Adaptive Independent Sticky MCMC algorithms
This work addresses the challenge of sampling from complex probability distributions for researchers and practitioners in computational statistics and machine learning, representing an incremental improvement in adaptive MCMC methods.
The authors tackled the problem of efficient sampling from generic target probability density functions by introducing adaptive independent sticky MCMC algorithms, which use adaptive non-parametric proposals that converge to the target, and demonstrated their efficiency through exhaustive numerical examples.

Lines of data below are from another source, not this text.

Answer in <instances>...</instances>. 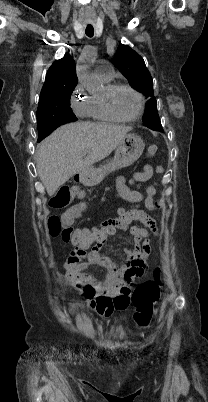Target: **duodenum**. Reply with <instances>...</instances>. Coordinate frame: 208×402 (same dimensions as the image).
Returning <instances> with one entry per match:
<instances>
[{"label":"duodenum","mask_w":208,"mask_h":402,"mask_svg":"<svg viewBox=\"0 0 208 402\" xmlns=\"http://www.w3.org/2000/svg\"><path fill=\"white\" fill-rule=\"evenodd\" d=\"M87 176L86 172H81L80 174L76 175V181H82Z\"/></svg>","instance_id":"1"}]
</instances>
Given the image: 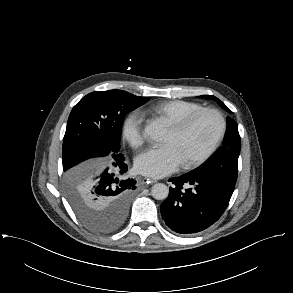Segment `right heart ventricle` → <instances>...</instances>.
I'll return each mask as SVG.
<instances>
[{
    "mask_svg": "<svg viewBox=\"0 0 293 293\" xmlns=\"http://www.w3.org/2000/svg\"><path fill=\"white\" fill-rule=\"evenodd\" d=\"M203 106L199 103L173 99L160 102L154 105L150 111L164 119H166L169 124H172L182 117L188 115L189 113L196 111Z\"/></svg>",
    "mask_w": 293,
    "mask_h": 293,
    "instance_id": "e07e8e85",
    "label": "right heart ventricle"
}]
</instances>
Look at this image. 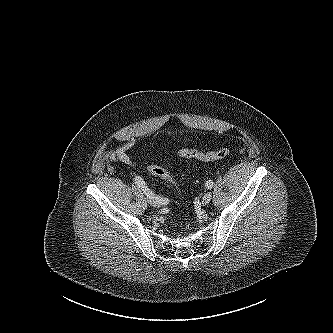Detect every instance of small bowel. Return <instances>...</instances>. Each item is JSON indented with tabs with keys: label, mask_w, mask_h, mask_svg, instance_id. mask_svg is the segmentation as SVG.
<instances>
[{
	"label": "small bowel",
	"mask_w": 333,
	"mask_h": 333,
	"mask_svg": "<svg viewBox=\"0 0 333 333\" xmlns=\"http://www.w3.org/2000/svg\"><path fill=\"white\" fill-rule=\"evenodd\" d=\"M135 140L129 139L122 142L116 148L110 150L108 158L112 162H122L130 166H136L137 163L128 155V151L134 146Z\"/></svg>",
	"instance_id": "obj_1"
}]
</instances>
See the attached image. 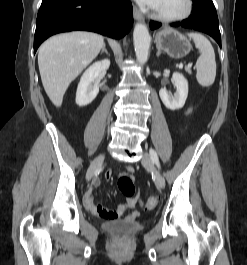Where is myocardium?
Here are the masks:
<instances>
[{"mask_svg": "<svg viewBox=\"0 0 247 265\" xmlns=\"http://www.w3.org/2000/svg\"><path fill=\"white\" fill-rule=\"evenodd\" d=\"M193 10H194V0H184V7L177 14L167 15V14L160 13L154 9L152 11V15L156 20L162 23L170 24V23H178V22L186 20L192 14Z\"/></svg>", "mask_w": 247, "mask_h": 265, "instance_id": "f54148a6", "label": "myocardium"}]
</instances>
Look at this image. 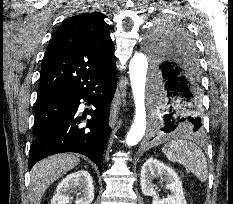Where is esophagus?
I'll return each mask as SVG.
<instances>
[{
	"label": "esophagus",
	"instance_id": "34e87169",
	"mask_svg": "<svg viewBox=\"0 0 233 204\" xmlns=\"http://www.w3.org/2000/svg\"><path fill=\"white\" fill-rule=\"evenodd\" d=\"M120 107H121V95L120 91L117 90L112 102L111 106V111H110V119H109V124L111 127H114L118 116L120 114Z\"/></svg>",
	"mask_w": 233,
	"mask_h": 204
}]
</instances>
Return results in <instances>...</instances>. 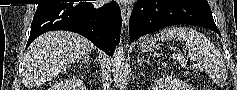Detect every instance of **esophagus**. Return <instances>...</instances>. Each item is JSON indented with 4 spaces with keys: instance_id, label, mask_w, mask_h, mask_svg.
<instances>
[{
    "instance_id": "obj_1",
    "label": "esophagus",
    "mask_w": 237,
    "mask_h": 90,
    "mask_svg": "<svg viewBox=\"0 0 237 90\" xmlns=\"http://www.w3.org/2000/svg\"><path fill=\"white\" fill-rule=\"evenodd\" d=\"M132 6L129 3H124L121 6V12H122V25L126 27L128 25V21L130 18Z\"/></svg>"
}]
</instances>
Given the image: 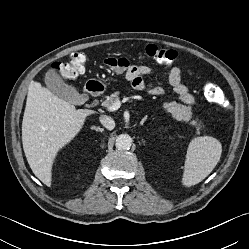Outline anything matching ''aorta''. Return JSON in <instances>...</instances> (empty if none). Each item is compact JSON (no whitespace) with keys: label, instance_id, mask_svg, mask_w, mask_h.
I'll use <instances>...</instances> for the list:
<instances>
[{"label":"aorta","instance_id":"1","mask_svg":"<svg viewBox=\"0 0 249 249\" xmlns=\"http://www.w3.org/2000/svg\"><path fill=\"white\" fill-rule=\"evenodd\" d=\"M132 145V138L128 134H121L116 138L115 146L118 150H128Z\"/></svg>","mask_w":249,"mask_h":249}]
</instances>
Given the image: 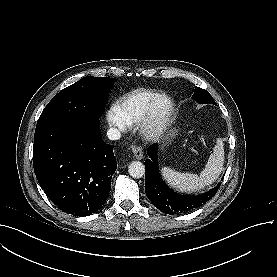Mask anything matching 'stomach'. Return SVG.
Instances as JSON below:
<instances>
[{"label": "stomach", "instance_id": "0dacf381", "mask_svg": "<svg viewBox=\"0 0 277 277\" xmlns=\"http://www.w3.org/2000/svg\"><path fill=\"white\" fill-rule=\"evenodd\" d=\"M175 132H176V130H173V131H172V134H174Z\"/></svg>", "mask_w": 277, "mask_h": 277}]
</instances>
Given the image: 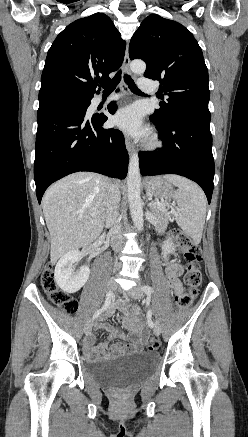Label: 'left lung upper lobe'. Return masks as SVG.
<instances>
[{
    "instance_id": "1",
    "label": "left lung upper lobe",
    "mask_w": 248,
    "mask_h": 437,
    "mask_svg": "<svg viewBox=\"0 0 248 437\" xmlns=\"http://www.w3.org/2000/svg\"><path fill=\"white\" fill-rule=\"evenodd\" d=\"M129 56L145 61L144 76L159 80V92L168 96L154 113L161 122H169L180 112H209L208 71L202 50L183 25L151 14L131 38Z\"/></svg>"
}]
</instances>
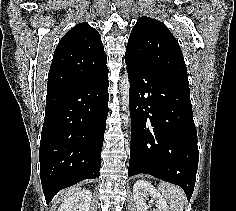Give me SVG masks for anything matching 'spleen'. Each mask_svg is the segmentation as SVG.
I'll return each mask as SVG.
<instances>
[{
  "mask_svg": "<svg viewBox=\"0 0 236 211\" xmlns=\"http://www.w3.org/2000/svg\"><path fill=\"white\" fill-rule=\"evenodd\" d=\"M159 191L166 198L171 211H183L185 202V193L178 187L166 182L158 185Z\"/></svg>",
  "mask_w": 236,
  "mask_h": 211,
  "instance_id": "1",
  "label": "spleen"
}]
</instances>
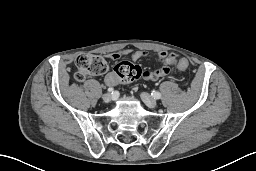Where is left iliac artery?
Here are the masks:
<instances>
[{"instance_id":"44dca946","label":"left iliac artery","mask_w":256,"mask_h":171,"mask_svg":"<svg viewBox=\"0 0 256 171\" xmlns=\"http://www.w3.org/2000/svg\"><path fill=\"white\" fill-rule=\"evenodd\" d=\"M152 96L155 98V99H160L161 98V94L159 92H156V91H153L152 92Z\"/></svg>"}]
</instances>
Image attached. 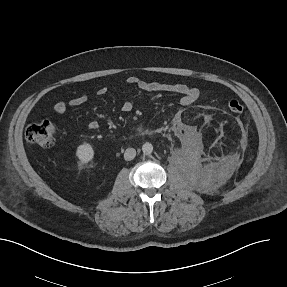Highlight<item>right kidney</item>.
Wrapping results in <instances>:
<instances>
[{
    "mask_svg": "<svg viewBox=\"0 0 287 287\" xmlns=\"http://www.w3.org/2000/svg\"><path fill=\"white\" fill-rule=\"evenodd\" d=\"M76 156L79 159L78 165H84L94 158V150L89 143H83L77 147Z\"/></svg>",
    "mask_w": 287,
    "mask_h": 287,
    "instance_id": "obj_1",
    "label": "right kidney"
}]
</instances>
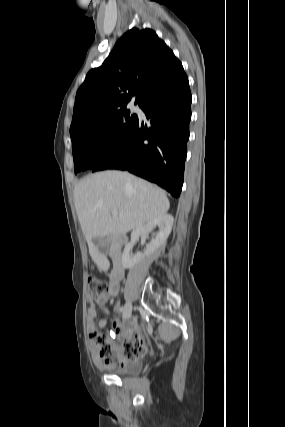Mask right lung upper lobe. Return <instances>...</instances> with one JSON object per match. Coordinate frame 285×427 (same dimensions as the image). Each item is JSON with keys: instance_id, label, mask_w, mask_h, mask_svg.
<instances>
[{"instance_id": "cb5924a9", "label": "right lung upper lobe", "mask_w": 285, "mask_h": 427, "mask_svg": "<svg viewBox=\"0 0 285 427\" xmlns=\"http://www.w3.org/2000/svg\"><path fill=\"white\" fill-rule=\"evenodd\" d=\"M182 68L151 29L132 28L116 43L103 64L90 70L77 91L70 133L110 115Z\"/></svg>"}]
</instances>
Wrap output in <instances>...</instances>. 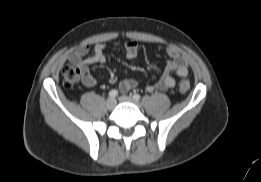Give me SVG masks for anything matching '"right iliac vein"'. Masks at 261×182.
I'll list each match as a JSON object with an SVG mask.
<instances>
[{
  "mask_svg": "<svg viewBox=\"0 0 261 182\" xmlns=\"http://www.w3.org/2000/svg\"><path fill=\"white\" fill-rule=\"evenodd\" d=\"M116 106V100L113 99V98H109L107 101H106V107L107 109L109 110H112L114 109Z\"/></svg>",
  "mask_w": 261,
  "mask_h": 182,
  "instance_id": "1",
  "label": "right iliac vein"
}]
</instances>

In this work, we introduce a novel class of adaptive Monte Carlo methods, called adaptive independent sticky MCMC algorithms, for efficient sampling from a generic target probability density function (pdf). The new class of algorithms employs adaptive non-parametric proposal densities which become closer and closer to the target as the number of iterations increases. The proposal pdf is built using interpolation procedures based on a set of support points which is constructed iteratively based on previously drawn samples. The algorithm's efficiency is ensured by a test that controls the evolution of the set of support points. This extra stage controls the computational cost and the convergence of the proposal density to the target. Each part of the novel family of algorithms is discussed and several examples are provided. Although the novel algorithms are presented for univariate target densities, we show that they can be easily extended to the multivariate context within a Gibbs-type sampler. The ergodicity is ensured and discussed. Exhaustive numerical examples illustrate the efficiency of sticky schemes, both as a stand-alone methods to sample from complicated one-dimensional pdfs and within Gibbs in order to draw from multi-dimensional target distributions.